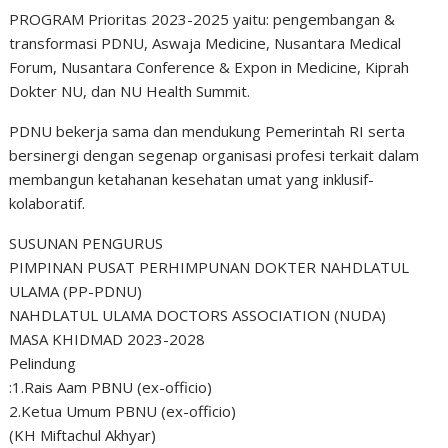
PROGRAM Prioritas 2023-2025 yaitu: pengembangan &
transformasi PDNU, Aswaja Medicine, Nusantara Medical
Forum, Nusantara Conference & Expon in Medicine, Kiprah
Dokter NU, dan NU Health Summit.
PDNU bekerja sama dan mendukung Pemerintah RI serta
bersinergi dengan segenap organisasi profesi terkait dalam
membangun ketahanan kesehatan umat yang inklusif-
kolaboratif.
SUSUNAN PENGURUS
PIMPINAN PUSAT PERHIMPUNAN DOKTER NAHDLATUL
ULAMA (PP-PDNU)
NAHDLATUL ULAMA DOCTORS ASSOCIATION (NUDA)
MASA KHIDMAD 2023-2028
Pelindung
:1.Rais Aam PBNU (ex-officio)
2.Ketua Umum PBNU (ex-officio)
(KH Miftachul Akhyar)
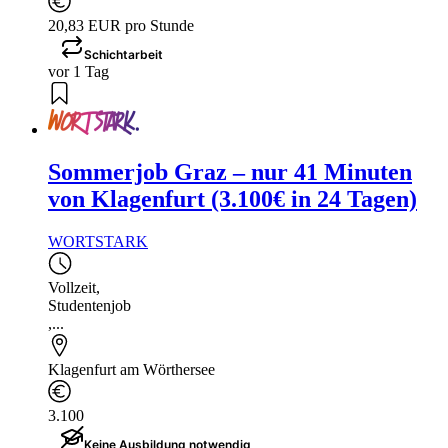
20,83 EUR pro Stunde
Schichtarbeit
vor 1 Tag
Sommerjob Graz – nur 41 Minuten
von Klagenfurt (3.100€ in 24 Tagen)
WORTSTARK
Vollzeit
,
Studentenjob
,...
Klagenfurt am Wörthersee
3.100
Keine Ausbildung notwendig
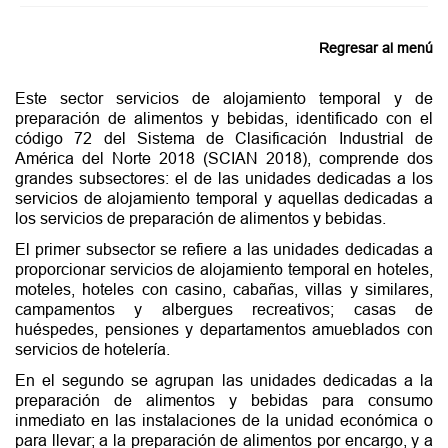
Regresar al menú
Este sector servicios de alojamiento temporal y de
preparación de alimentos y bebidas, identificado con el
código 72 del Sistema de Clasificación Industrial de
América del Norte 2018 (SCIAN 2018), comprende dos
grandes subsectores: el de las unidades dedicadas a los
servicios de alojamiento temporal y aquellas dedicadas a
los servicios de preparación de alimentos y bebidas.
El primer subsector se refiere a las unidades dedicadas a
proporcionar servicios de alojamiento temporal en hoteles,
moteles, hoteles con casino, cabañas, villas y similares,
campamentos y albergues recreativos; casas de
huéspedes, pensiones y departamentos amueblados con
servicios de hotelería.
En el segundo se agrupan las unidades dedicadas a la
preparación de alimentos y bebidas para consumo
inmediato en las instalaciones de la unidad económica o
para llevar; a la preparación de alimentos por encargo, y a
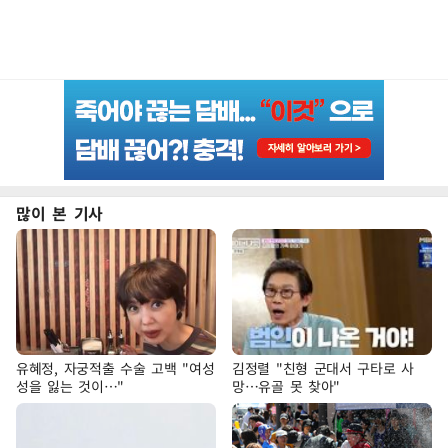
많이 본 기사
유혜정, 자궁적출 수술 고백 "여성
김정렬 "친형 군대서 구타로 사
성을 잃는 것이…"
망…유골 못 찾아"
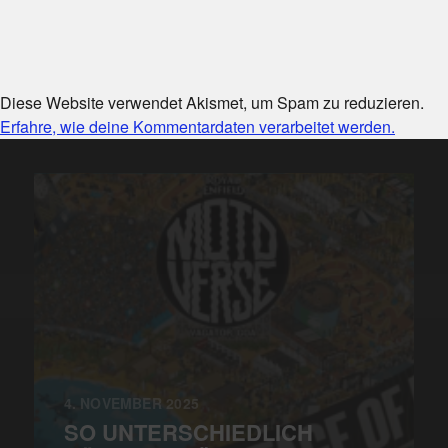
Diese Website verwendet Akismet, um Spam zu reduzieren.
Erfahre, wie deine Kommentardaten verarbeitet werden.
4. NOVEMBER 2025
SO UNTERSCHIEDLICH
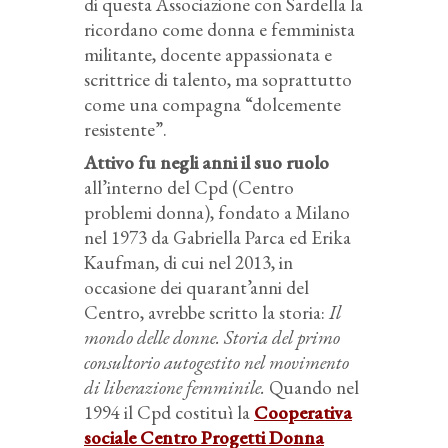
di questa Associazione con Sardella la
ricordano come donna e femminista
militante, docente appassionata e
scrittrice di talento, ma soprattutto
come una compagna “dolcemente
resistente”.
Attivo fu negli anni il suo ruolo
all’interno del Cpd (Centro
problemi donna), fondato a Milano
nel 1973 da Gabriella Parca ed Erika
Kaufman, di cui nel 2013, in
occasione dei quarant’anni del
Centro, avrebbe scritto la storia:
Il
mondo delle donne. Storia del primo
consultorio autogestito nel movimento
di liberazione femminile.
Quando nel
1994 il Cpd costituì la
Cooperativa
sociale Centro Progetti Donna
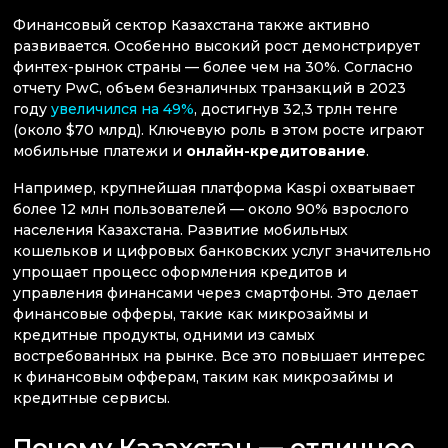
Финансовый сектор Казахстана также активно
развивается. Особенно высокий рост демонстрирует
финтех-рынок страны — более чем на 30%. Согласно
отчету PwC, объем безналичных транзакций в 2023
году
увеличился на 49%
, достигнув 32,3 трлн тенге
(около $70 млрд). Ключевую роль в этом росте играют
мобильные платежи и
онлайн-кредитование
.
Например, крупнейшая платформа Kaspi охватывает
более 12 млн пользователей — около 90% взрослого
населения Казахстана. Развитие мобильных
кошельков и цифровых банковских услуг значительно
упрощает процесс оформления кредитов и
управления финансами через смартфоны. Это делает
финансовые офферы, такие как микрозаймы и
кредитные продукты, одними из самых
востребованных на рынке. Все это повышает интерес
к финансовым офферам, таким как микрозаймы и
кредитные сервисы.
Почему Казахстан — отличное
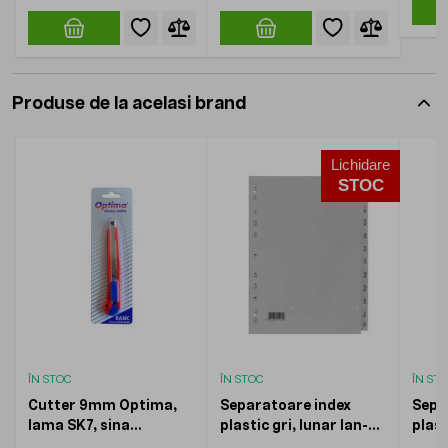
Produse de la acelasi brand
Lichidare
STOC
ÎN STOC
ÎN STOC
ÎN ST
Cutter 9mm Optima,
Separatoare index
Sepa
lama SK7, sina
plastic gri, lunar Ian-
plast
metalica, ABS
Dec, A4, 120 microni,
Z, A5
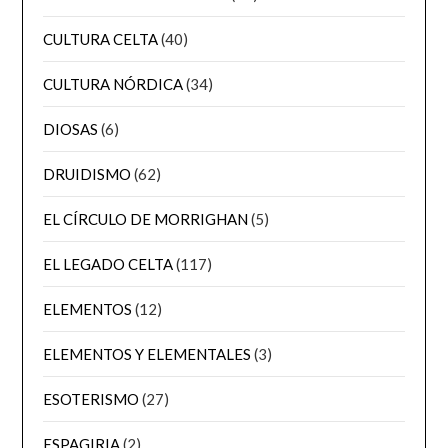
CULTURA CELTA
(40)
CULTURA NÓRDICA
(34)
DIOSAS
(6)
DRUIDISMO
(62)
EL CÍRCULO DE MORRIGHAN
(5)
EL LEGADO CELTA
(117)
ELEMENTOS
(12)
ELEMENTOS Y ELEMENTALES
(3)
ESOTERISMO
(27)
ESPAGIRIA
(2)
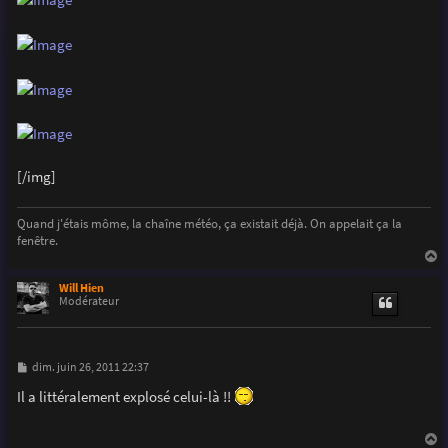
[/img]
Quand j'étais môme, la chaîne météo, ça existait déjà. On appelait ça la
fenêtre.
a
u
Will Hien
t
Modérateur
M
dim. juin 26, 2011 22:37
e
s
Il a littéralement explosé celui-là !!
s
a
g
e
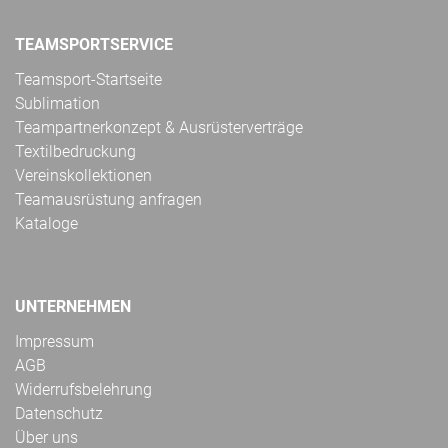
TEAMSPORTSERVICE
Teamsport-Startseite
Sublimation
Teampartnerkonzept & Ausrüsterverträge
Textilbedruckung
Vereinskollektionen
Teamausrüstung anfragen
Kataloge
UNTERNEHMEN
Impressum
AGB
Widerrufsbelehrung
Datenschutz
Über uns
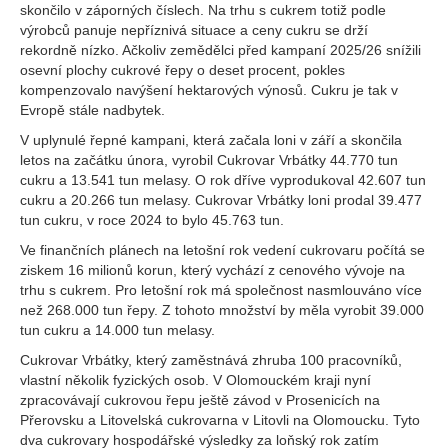
skončilo v záporných číslech. Na trhu s cukrem totiž podle
výrobců panuje nepříznivá situace a ceny cukru se drží
rekordně nízko. Ačkoliv zemědělci před kampaní 2025/26 snížili
osevní plochy cukrové řepy o deset procent, pokles
kompenzovalo navýšení hektarových výnosů. Cukru je tak v
Evropě stále nadbytek.
V uplynulé řepné kampani, která začala loni v září a skončila
letos na začátku února, vyrobil Cukrovar Vrbátky 44.770 tun
cukru a 13.541 tun melasy. O rok dříve vyprodukoval 42.607 tun
cukru a 20.266 tun melasy. Cukrovar Vrbátky loni prodal 39.477
tun cukru, v roce 2024 to bylo 45.763 tun.
Ve finančních plánech na letošní rok vedení cukrovaru počítá se
ziskem 16 milionů korun, který vychází z cenového vývoje na
trhu s cukrem. Pro letošní rok má společnost nasmlouváno více
než 268.000 tun řepy. Z tohoto množství by měla vyrobit 39.000
tun cukru a 14.000 tun melasy.
Cukrovar Vrbátky, který zaměstnává zhruba 100 pracovníků,
vlastní několik fyzických osob. V Olomouckém kraji nyní
zpracovávají cukrovou řepu ještě závod v Prosenicích na
Přerovsku a Litovelská cukrovarna v Litovli na Olomoucku. Tyto
dva cukrovary hospodářské výsledky za loňský rok zatím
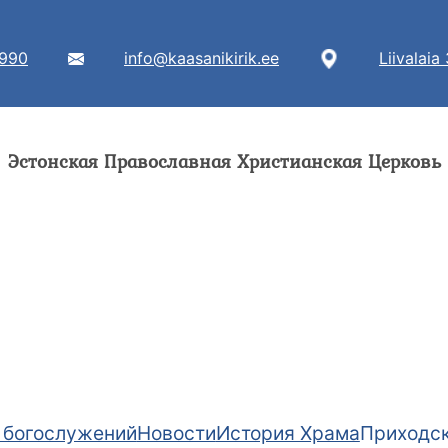
7990
info@kaasanikirik.ee
Liivalaia
Эстонская Православная Христианская Церковь
 богослужений
Новости
История Храма
Приходск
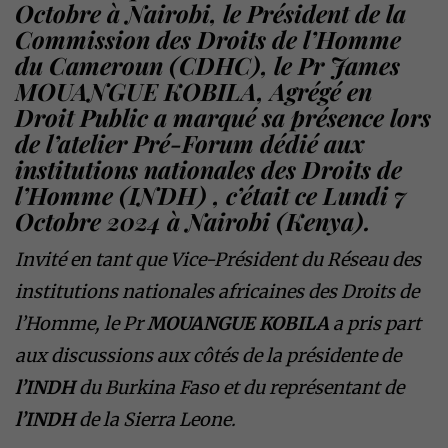
Octobre à Nairobi, le Président de la
Commission des Droits de l’Homme
du Cameroun (CDHC), le Pr James
MOUANGUE KOBILA, Agrégé en
Droit Public a marqué sa présence lors
de l’atelier Pré-Forum dédié aux
institutions nationales des Droits de
l’Homme (INDH) , c’était ce Lundi 7
Octobre 2024 à Nairobi (Kenya).
Invité en tant que Vice-Président du Réseau des
institutions nationales africaines des Droits de
l’Homme, le Pr
MOUANGUE KOBILA
a pris part
aux discussions aux côtés de la présidente de
l’INDH
du Burkina Faso et du représentant de
l’INDH
de la Sierra Leone.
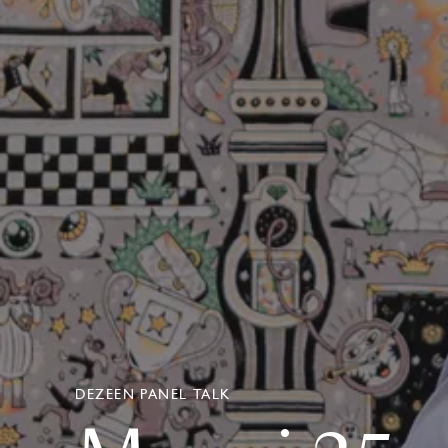
DEZEEN PANEL TALK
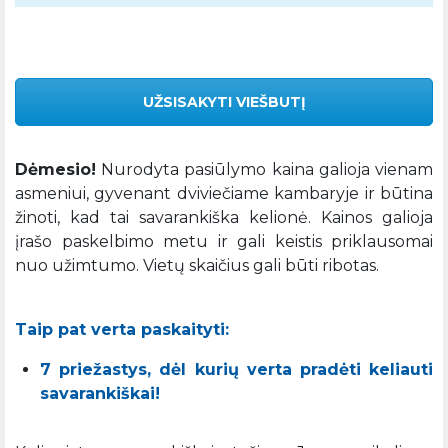
UŽSISAKYTI VIEŠBUTĮ
Dėmesio!
Nurodyta pasiūlymo kaina galioja vienam
asmeniui, gyvenant dviviečiame kambaryje ir būtina
žinoti, kad tai savarankiška kelionė. Kainos galioja
įrašo paskelbimo metu ir gali keistis priklausomai
nuo užimtumo. Vietų skaičius gali būti ribotas.
Taip pat verta paskaityti:
7 priežastys, dėl kurių verta pradėti keliauti
savarankiškai!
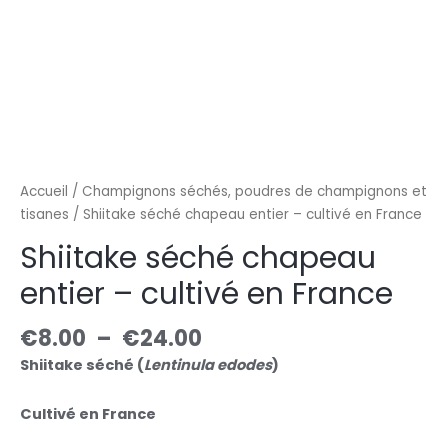
Accueil
/
Champignons séchés, poudres de champignons et
tisanes
/ Shiitake séché chapeau entier – cultivé en France
Shiitake séché chapeau
entier – cultivé en France
€
8.00
–
€
24.00
Shiitake séché (
Lentinula edodes
)
Cultivé en France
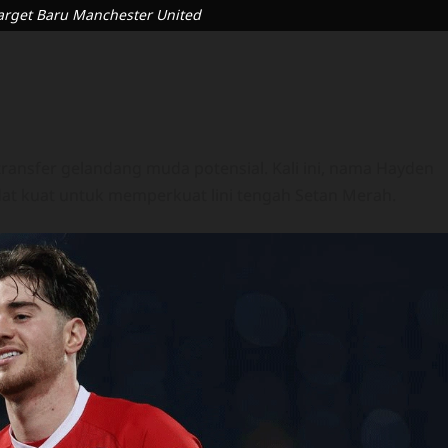
arget Baru Manchester United
ransfer gelandang muda potensial. Kali ini, nama Hayden
at kuat untuk memperkuat lini tengah Setan Merah.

# # # # #

Work request: Word for word, write out the lines from the top of the records above down to the line holding "occasione dei quarant’anni del", inclusive, but not the pictures.

The answer:
PROGRAM Prioritas 2023-2025 yaitu: pengembangan &
transformasi PDNU, Aswaja Medicine, Nusantara Medical
Forum, Nusantara Conference & Expon in Medicine, Kiprah
Dokter NU, dan NU Health Summit.
PDNU bekerja sama dan mendukung Pemerintah RI serta
bersinergi dengan segenap organisasi profesi terkait dalam
membangun ketahanan kesehatan umat yang inklusif-
kolaboratif.
SUSUNAN PENGURUS
PIMPINAN PUSAT PERHIMPUNAN DOKTER NAHDLATUL
ULAMA (PP-PDNU)
NAHDLATUL ULAMA DOCTORS ASSOCIATION (NUDA)
MASA KHIDMAD 2023-2028
Pelindung
:1.Rais Aam PBNU (ex-officio)
2.Ketua Umum PBNU (ex-officio)
(KH Miftachul Akhyar)
20,83 EUR pro Stunde
Schichtarbeit
vor 1 Tag
Sommerjob Graz – nur 41 Minuten
von Klagenfurt (3.100€ in 24 Tagen)
WORTSTARK
Vollzeit
,
Studentenjob
,...
Klagenfurt am Wörthersee
3.100
Keine Ausbildung notwendig
Regresar al menú
Este sector servicios de alojamiento temporal y de
preparación de alimentos y bebidas, identificado con el
código 72 del Sistema de Clasificación Industrial de
América del Norte 2018 (SCIAN 2018), comprende dos
grandes subsectores: el de las unidades dedicadas a los
servicios de alojamiento temporal y aquellas dedicadas a
los servicios de preparación de alimentos y bebidas.
El primer subsector se refiere a las unidades dedicadas a
proporcionar servicios de alojamiento temporal en hoteles,
moteles, hoteles con casino, cabañas, villas y similares,
campamentos y albergues recreativos; casas de
huéspedes, pensiones y departamentos amueblados con
servicios de hotelería.
En el segundo se agrupan las unidades dedicadas a la
preparación de alimentos y bebidas para consumo
inmediato en las instalaciones de la unidad económica o
para llevar; a la preparación de alimentos por encargo, y a
많이 본 기사
유혜정, 자궁적출 수술 고백 "여성
김정렬 "친형 군대서 구타로 사
성을 잃는 것이…"
망…유골 못 찾아"
Diese Website verwendet Akismet, um Spam zu reduzieren.
Erfahre, wie deine Kommentardaten verarbeitet werden.
4. NOVEMBER 2025
SO UNTERSCHIEDLICH
di questa Associazione con Sardella la
ricordano come donna e femminista
militante, docente appassionata e
scrittrice di talento, ma soprattutto
come una compagna “dolcemente
resistente”.
Attivo fu negli anni il suo ruolo
all’interno del Cpd (Centro
problemi donna), fondato a Milano
nel 1973 da Gabriella Parca ed Erika
Kaufman, di cui nel 2013, in
occasione dei quarant’anni del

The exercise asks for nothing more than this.